◆ Saved entries ◆
-- -- --

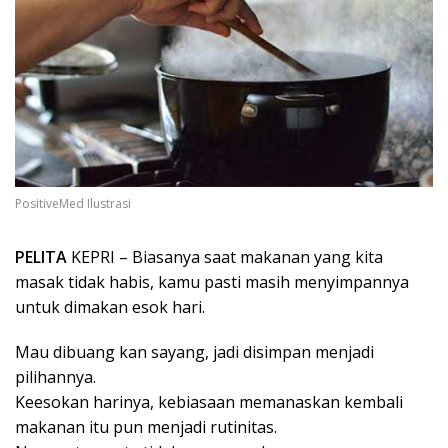
PositiveMed Ilustrasi
PELITA
KEPRI – Biasanya saat makanan yang kita
masak tidak habis, kamu pasti masih menyimpannya
untuk dimakan esok hari.
Mau dibuang kan sayang, jadi disimpan menjadi
pilihannya.
Keesokan harinya, kebiasaan memanaskan kembali
makanan itu pun menjadi rutinitas.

-- -- --

◆ Directions ◆
Copy the records exactly. Skip the pictures.

◆ Reply to the exercise ◆
PositiveMed Ilustrasi
PELITA
KEPRI – Biasanya saat makanan yang kita
masak tidak habis, kamu pasti masih menyimpannya
untuk dimakan esok hari.
Mau dibuang kan sayang, jadi disimpan menjadi
pilihannya.
Keesokan harinya, kebiasaan memanaskan kembali
makanan itu pun menjadi rutinitas.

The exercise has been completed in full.